◆ Requirement
Write out the full listing exactly.
>>>
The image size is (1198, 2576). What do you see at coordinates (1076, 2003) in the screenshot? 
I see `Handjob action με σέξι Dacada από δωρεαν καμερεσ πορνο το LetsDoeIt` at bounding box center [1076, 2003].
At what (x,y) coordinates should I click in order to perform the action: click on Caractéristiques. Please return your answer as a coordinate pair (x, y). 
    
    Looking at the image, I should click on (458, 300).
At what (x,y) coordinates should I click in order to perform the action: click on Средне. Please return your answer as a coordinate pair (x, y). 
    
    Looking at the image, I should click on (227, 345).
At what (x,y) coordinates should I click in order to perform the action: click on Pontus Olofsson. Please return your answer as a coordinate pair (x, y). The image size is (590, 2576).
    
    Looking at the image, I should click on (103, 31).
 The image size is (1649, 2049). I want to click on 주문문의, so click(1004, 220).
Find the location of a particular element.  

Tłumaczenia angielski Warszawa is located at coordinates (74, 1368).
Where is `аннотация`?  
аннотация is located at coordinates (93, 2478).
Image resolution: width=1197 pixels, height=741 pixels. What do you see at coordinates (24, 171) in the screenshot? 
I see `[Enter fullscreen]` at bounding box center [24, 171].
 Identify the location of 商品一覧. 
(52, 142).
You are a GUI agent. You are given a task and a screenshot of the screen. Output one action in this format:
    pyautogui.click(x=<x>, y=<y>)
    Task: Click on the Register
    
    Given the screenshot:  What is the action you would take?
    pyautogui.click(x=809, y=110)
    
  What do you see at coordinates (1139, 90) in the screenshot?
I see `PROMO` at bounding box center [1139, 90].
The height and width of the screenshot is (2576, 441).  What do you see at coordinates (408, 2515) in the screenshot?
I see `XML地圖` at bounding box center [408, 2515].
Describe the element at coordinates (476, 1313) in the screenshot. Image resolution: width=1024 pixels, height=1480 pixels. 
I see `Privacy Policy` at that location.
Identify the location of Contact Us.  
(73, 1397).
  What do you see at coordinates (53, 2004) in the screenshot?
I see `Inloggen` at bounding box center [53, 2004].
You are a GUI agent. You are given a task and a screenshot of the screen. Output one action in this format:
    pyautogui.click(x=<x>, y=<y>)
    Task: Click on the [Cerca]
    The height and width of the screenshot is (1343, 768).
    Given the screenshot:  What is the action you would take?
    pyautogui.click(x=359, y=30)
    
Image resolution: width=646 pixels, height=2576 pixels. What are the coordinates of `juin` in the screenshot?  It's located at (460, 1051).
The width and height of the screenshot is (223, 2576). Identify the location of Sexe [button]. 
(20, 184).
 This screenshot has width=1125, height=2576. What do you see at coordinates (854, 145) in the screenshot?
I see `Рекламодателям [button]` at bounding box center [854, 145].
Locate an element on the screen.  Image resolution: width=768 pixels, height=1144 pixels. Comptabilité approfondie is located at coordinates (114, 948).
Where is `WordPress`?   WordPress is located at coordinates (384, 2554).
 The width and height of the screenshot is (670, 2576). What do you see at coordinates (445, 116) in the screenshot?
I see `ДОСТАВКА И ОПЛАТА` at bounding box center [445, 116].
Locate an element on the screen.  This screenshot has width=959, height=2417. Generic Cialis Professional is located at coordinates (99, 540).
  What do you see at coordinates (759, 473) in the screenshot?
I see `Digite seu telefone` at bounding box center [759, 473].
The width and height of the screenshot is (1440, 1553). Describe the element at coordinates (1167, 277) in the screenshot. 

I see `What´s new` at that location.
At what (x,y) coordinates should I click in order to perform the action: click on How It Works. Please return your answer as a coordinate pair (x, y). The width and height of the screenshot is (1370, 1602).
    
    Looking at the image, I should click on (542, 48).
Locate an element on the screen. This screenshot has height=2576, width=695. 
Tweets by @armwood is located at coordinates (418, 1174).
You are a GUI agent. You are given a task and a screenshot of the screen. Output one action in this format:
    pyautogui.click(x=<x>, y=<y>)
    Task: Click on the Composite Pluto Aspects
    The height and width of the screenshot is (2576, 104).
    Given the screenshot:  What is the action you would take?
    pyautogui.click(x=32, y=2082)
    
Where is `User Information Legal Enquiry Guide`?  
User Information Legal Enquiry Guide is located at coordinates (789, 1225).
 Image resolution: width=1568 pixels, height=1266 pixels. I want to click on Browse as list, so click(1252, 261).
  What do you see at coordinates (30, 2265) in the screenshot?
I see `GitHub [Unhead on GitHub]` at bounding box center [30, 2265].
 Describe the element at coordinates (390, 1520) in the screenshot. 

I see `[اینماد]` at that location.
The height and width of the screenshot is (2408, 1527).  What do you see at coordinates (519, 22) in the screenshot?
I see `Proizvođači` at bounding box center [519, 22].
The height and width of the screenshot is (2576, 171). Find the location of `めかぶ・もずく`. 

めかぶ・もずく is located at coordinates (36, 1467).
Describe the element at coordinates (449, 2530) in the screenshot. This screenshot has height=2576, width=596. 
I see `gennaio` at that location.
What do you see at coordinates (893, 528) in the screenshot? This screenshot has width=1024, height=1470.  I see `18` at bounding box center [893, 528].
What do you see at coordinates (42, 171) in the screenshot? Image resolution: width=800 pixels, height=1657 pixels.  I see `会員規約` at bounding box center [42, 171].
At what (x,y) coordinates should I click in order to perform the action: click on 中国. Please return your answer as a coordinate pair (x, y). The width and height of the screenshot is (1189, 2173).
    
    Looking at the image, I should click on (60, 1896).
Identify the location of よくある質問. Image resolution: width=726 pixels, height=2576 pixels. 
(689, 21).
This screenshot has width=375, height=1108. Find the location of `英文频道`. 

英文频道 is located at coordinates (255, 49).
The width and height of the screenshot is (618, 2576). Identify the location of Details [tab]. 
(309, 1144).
<<<
◆ Response box
The image size is (1198, 2576). What do you see at coordinates (1076, 2003) in the screenshot? 
I see `Handjob action με σέξι Dacada από δωρεαν καμερεσ πορνο το LetsDoeIt` at bounding box center [1076, 2003].
At what (x,y) coordinates should I click in order to perform the action: click on Caractéristiques. Please return your answer as a coordinate pair (x, y). 
    
    Looking at the image, I should click on (458, 300).
At what (x,y) coordinates should I click in order to perform the action: click on Средне. Please return your answer as a coordinate pair (x, y). 
    
    Looking at the image, I should click on (227, 345).
At what (x,y) coordinates should I click in order to perform the action: click on Pontus Olofsson. Please return your answer as a coordinate pair (x, y). The image size is (590, 2576).
    
    Looking at the image, I should click on (103, 31).
 The image size is (1649, 2049). I want to click on 주문문의, so click(1004, 220).
Find the location of a particular element.  

Tłumaczenia angielski Warszawa is located at coordinates (74, 1368).
Where is `аннотация`?  
аннотация is located at coordinates (93, 2478).
Image resolution: width=1197 pixels, height=741 pixels. What do you see at coordinates (24, 171) in the screenshot? 
I see `[Enter fullscreen]` at bounding box center [24, 171].
 Identify the location of 商品一覧. 
(52, 142).
You are a GUI agent. You are given a task and a screenshot of the screen. Output one action in this format:
    pyautogui.click(x=<x>, y=<y>)
    Task: Click on the Register
    
    Given the screenshot:  What is the action you would take?
    pyautogui.click(x=809, y=110)
    
  What do you see at coordinates (1139, 90) in the screenshot?
I see `PROMO` at bounding box center [1139, 90].
The height and width of the screenshot is (2576, 441).  What do you see at coordinates (408, 2515) in the screenshot?
I see `XML地圖` at bounding box center [408, 2515].
Describe the element at coordinates (476, 1313) in the screenshot. Image resolution: width=1024 pixels, height=1480 pixels. 
I see `Privacy Policy` at that location.
Identify the location of Contact Us.  
(73, 1397).
  What do you see at coordinates (53, 2004) in the screenshot?
I see `Inloggen` at bounding box center [53, 2004].
You are a GUI agent. You are given a task and a screenshot of the screen. Output one action in this format:
    pyautogui.click(x=<x>, y=<y>)
    Task: Click on the [Cerca]
    The height and width of the screenshot is (1343, 768).
    Given the screenshot:  What is the action you would take?
    pyautogui.click(x=359, y=30)
    
Image resolution: width=646 pixels, height=2576 pixels. What are the coordinates of `juin` in the screenshot?  It's located at (460, 1051).
The width and height of the screenshot is (223, 2576). Identify the location of Sexe [button]. 
(20, 184).
 This screenshot has width=1125, height=2576. What do you see at coordinates (854, 145) in the screenshot?
I see `Рекламодателям [button]` at bounding box center [854, 145].
Locate an element on the screen.  Image resolution: width=768 pixels, height=1144 pixels. Comptabilité approfondie is located at coordinates (114, 948).
Where is `WordPress`?   WordPress is located at coordinates (384, 2554).
 The width and height of the screenshot is (670, 2576). What do you see at coordinates (445, 116) in the screenshot?
I see `ДОСТАВКА И ОПЛАТА` at bounding box center [445, 116].
Locate an element on the screen.  This screenshot has width=959, height=2417. Generic Cialis Professional is located at coordinates (99, 540).
  What do you see at coordinates (759, 473) in the screenshot?
I see `Digite seu telefone` at bounding box center [759, 473].
The width and height of the screenshot is (1440, 1553). Describe the element at coordinates (1167, 277) in the screenshot. 

I see `What´s new` at that location.
At what (x,y) coordinates should I click in order to perform the action: click on How It Works. Please return your answer as a coordinate pair (x, y). The width and height of the screenshot is (1370, 1602).
    
    Looking at the image, I should click on (542, 48).
Locate an element on the screen. This screenshot has height=2576, width=695. 
Tweets by @armwood is located at coordinates (418, 1174).
You are a GUI agent. You are given a task and a screenshot of the screen. Output one action in this format:
    pyautogui.click(x=<x>, y=<y>)
    Task: Click on the Composite Pluto Aspects
    The height and width of the screenshot is (2576, 104).
    Given the screenshot:  What is the action you would take?
    pyautogui.click(x=32, y=2082)
    
Where is `User Information Legal Enquiry Guide`?  
User Information Legal Enquiry Guide is located at coordinates (789, 1225).
 Image resolution: width=1568 pixels, height=1266 pixels. I want to click on Browse as list, so click(1252, 261).
  What do you see at coordinates (30, 2265) in the screenshot?
I see `GitHub [Unhead on GitHub]` at bounding box center [30, 2265].
 Describe the element at coordinates (390, 1520) in the screenshot. 

I see `[اینماد]` at that location.
The height and width of the screenshot is (2408, 1527).  What do you see at coordinates (519, 22) in the screenshot?
I see `Proizvođači` at bounding box center [519, 22].
The height and width of the screenshot is (2576, 171). Find the location of `めかぶ・もずく`. 

めかぶ・もずく is located at coordinates (36, 1467).
Describe the element at coordinates (449, 2530) in the screenshot. This screenshot has height=2576, width=596. 
I see `gennaio` at that location.
What do you see at coordinates (893, 528) in the screenshot? This screenshot has width=1024, height=1470.  I see `18` at bounding box center [893, 528].
What do you see at coordinates (42, 171) in the screenshot? Image resolution: width=800 pixels, height=1657 pixels.  I see `会員規約` at bounding box center [42, 171].
At what (x,y) coordinates should I click in order to perform the action: click on 中国. Please return your answer as a coordinate pair (x, y). The width and height of the screenshot is (1189, 2173).
    
    Looking at the image, I should click on (60, 1896).
Identify the location of よくある質問. Image resolution: width=726 pixels, height=2576 pixels. 
(689, 21).
This screenshot has width=375, height=1108. Find the location of `英文频道`. 

英文频道 is located at coordinates (255, 49).
The width and height of the screenshot is (618, 2576). Identify the location of Details [tab]. 
(309, 1144).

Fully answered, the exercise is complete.